**WHAT THE EXERCISE ASKS:** Please count the lines in this listing that include the string "footer", and give only the number.

**DATASET RECORDS:**
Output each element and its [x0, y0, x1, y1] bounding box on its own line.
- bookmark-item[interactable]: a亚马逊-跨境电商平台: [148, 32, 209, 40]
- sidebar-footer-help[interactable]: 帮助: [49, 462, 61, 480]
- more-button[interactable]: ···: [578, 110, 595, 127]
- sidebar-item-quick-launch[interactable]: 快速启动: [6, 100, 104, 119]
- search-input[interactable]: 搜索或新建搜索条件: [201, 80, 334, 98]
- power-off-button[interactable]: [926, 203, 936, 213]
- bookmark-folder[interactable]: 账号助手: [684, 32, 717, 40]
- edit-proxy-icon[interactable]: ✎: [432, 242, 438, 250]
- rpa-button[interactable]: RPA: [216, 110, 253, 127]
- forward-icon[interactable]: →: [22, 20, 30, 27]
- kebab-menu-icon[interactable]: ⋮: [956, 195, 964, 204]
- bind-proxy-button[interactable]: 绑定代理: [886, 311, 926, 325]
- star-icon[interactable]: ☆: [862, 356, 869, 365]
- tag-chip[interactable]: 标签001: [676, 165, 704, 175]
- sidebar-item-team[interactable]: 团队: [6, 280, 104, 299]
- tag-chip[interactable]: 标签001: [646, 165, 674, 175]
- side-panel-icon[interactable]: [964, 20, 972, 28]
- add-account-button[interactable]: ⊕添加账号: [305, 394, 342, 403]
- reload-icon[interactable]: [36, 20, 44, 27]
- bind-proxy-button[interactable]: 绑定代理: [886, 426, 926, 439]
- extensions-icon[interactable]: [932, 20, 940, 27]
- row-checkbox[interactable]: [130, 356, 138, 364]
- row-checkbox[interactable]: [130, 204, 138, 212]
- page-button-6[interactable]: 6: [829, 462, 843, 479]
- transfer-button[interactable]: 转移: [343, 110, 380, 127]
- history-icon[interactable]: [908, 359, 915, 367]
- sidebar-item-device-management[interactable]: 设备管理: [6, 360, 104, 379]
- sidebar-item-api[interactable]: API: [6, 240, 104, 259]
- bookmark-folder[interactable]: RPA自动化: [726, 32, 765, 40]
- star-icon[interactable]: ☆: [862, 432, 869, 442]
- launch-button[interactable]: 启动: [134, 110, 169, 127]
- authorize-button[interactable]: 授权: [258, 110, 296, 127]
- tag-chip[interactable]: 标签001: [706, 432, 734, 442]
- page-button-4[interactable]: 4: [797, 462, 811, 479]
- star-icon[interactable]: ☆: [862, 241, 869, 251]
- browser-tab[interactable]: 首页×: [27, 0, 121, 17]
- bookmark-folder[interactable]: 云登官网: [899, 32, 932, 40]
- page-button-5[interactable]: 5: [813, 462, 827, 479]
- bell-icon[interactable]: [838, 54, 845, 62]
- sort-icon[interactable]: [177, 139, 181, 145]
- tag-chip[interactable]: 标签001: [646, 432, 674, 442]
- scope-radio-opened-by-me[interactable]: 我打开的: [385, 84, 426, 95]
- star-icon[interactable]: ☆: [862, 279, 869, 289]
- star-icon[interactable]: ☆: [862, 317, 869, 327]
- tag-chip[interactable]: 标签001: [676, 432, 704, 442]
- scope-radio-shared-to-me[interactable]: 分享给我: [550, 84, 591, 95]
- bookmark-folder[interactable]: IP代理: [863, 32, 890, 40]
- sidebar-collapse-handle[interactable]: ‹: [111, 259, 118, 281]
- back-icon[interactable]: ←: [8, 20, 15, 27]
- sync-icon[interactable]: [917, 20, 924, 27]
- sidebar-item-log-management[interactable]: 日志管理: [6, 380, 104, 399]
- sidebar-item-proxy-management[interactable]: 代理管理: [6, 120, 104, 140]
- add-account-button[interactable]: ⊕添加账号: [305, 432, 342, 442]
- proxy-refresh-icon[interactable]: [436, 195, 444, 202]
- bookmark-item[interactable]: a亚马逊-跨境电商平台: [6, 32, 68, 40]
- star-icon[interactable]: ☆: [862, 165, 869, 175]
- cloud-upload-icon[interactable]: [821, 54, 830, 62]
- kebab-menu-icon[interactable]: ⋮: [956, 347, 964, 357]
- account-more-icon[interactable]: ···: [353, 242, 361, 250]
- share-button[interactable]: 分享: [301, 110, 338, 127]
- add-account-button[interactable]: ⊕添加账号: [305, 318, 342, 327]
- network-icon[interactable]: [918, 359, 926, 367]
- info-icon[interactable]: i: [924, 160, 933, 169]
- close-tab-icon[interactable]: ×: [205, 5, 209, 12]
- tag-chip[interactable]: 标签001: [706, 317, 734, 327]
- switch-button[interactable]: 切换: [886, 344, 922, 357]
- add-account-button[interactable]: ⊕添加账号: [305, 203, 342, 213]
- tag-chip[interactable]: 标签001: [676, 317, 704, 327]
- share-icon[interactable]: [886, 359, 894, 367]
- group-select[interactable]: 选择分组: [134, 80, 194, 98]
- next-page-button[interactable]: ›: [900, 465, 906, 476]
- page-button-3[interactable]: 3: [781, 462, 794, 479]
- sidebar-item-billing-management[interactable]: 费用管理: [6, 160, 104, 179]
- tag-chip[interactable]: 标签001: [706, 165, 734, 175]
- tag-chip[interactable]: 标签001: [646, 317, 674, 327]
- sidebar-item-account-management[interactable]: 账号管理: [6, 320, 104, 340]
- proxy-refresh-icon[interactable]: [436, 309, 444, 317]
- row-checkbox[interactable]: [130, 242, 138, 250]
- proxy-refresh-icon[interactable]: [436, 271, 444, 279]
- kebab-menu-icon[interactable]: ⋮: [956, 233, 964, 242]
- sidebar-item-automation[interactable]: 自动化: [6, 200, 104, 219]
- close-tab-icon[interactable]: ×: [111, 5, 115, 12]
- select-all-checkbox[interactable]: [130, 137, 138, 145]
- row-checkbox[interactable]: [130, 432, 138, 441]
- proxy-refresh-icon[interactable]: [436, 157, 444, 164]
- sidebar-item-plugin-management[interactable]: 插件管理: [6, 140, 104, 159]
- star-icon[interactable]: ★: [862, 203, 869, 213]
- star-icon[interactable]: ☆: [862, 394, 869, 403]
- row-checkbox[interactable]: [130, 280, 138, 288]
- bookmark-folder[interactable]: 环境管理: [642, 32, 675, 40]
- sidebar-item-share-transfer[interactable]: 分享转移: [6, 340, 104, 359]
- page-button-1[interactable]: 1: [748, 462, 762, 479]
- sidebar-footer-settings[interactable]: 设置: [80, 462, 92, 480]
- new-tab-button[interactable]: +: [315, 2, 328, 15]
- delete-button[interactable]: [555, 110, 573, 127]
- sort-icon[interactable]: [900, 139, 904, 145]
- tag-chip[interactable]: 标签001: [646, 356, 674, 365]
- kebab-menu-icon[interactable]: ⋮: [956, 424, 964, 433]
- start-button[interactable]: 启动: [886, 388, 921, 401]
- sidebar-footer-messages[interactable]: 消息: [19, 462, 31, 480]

**RESULT FOR THIS EXERCISE:** 3